Mauritius authorities tighten rules on Indian treaty relief
India's federal tax authorities have long complained that the India-Mauritius double taxation treaty is abused by investors. They claim that brass-plate companies are set up in Mauritius by Indian resident investors, purely to channel funds into Indian companies without having to pay Indian capital gains tax (CGT) on their investments (Mauritius companies are exempt from CGT). Large multinational firms also use the technique, and the upshot is that nearly 40 per cent of foreign direct investment into India comes via Mauritius.
Now the Mauritius Financial Services Commission (FSC) has issued new draft guidance intended to restrict so-called round-tripping.
There are already 'economic substance' rules in place aimed at ensuring that only companies that are properly controlled and managed in Mauritius are issued a Tax Residency Certificate (TRC) – which is now a legal requirement for a company to claim treaty relief. As from January 2015, though, the conditions for obtaining a TRC will become more stringent.
Applicant companies must have office premises in Mauritius and hold assets of at least USD100,000 in the jurisdiction – probably including land and financial securities. They must also employ at least one full-time resident at an administrative or technical level.
Their annual expenditure in Mauritius must also be at a level that is 'reasonably expected' of any similar company controlled and managed from Mauritius, where reasonableness is judged subjectively by the FSC.
Other new conditions relate to the qualifications and level of experience of the company's directors. Companies making application for renewal of their TRC after 1 January 2015 will need to ensure that the extra conditions are satisfied.

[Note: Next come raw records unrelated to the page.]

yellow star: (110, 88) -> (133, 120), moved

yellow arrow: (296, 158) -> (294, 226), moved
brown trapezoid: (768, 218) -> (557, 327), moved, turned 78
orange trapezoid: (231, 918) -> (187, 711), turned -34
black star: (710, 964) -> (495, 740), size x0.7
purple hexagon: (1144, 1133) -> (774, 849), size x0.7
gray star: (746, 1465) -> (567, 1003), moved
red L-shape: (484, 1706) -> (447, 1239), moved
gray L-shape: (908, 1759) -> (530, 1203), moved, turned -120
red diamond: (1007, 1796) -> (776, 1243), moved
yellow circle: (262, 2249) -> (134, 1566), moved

Some of these conditions are similar to those in the India-Singapore Tax Treaty, according to New Delhi tax firm BMR Advisors. According to BMR chairman Mukesh Butani, they suggest that Mauritius is preparing for India's general anti-avoidance rule that will be implemented from April 2015. The GAAR will expose foreign institutional investors to extra scrutiny and possible sanctions from the Indian tax authorities, and many are said to be considering relocating from Mauritius to other jurisdictions.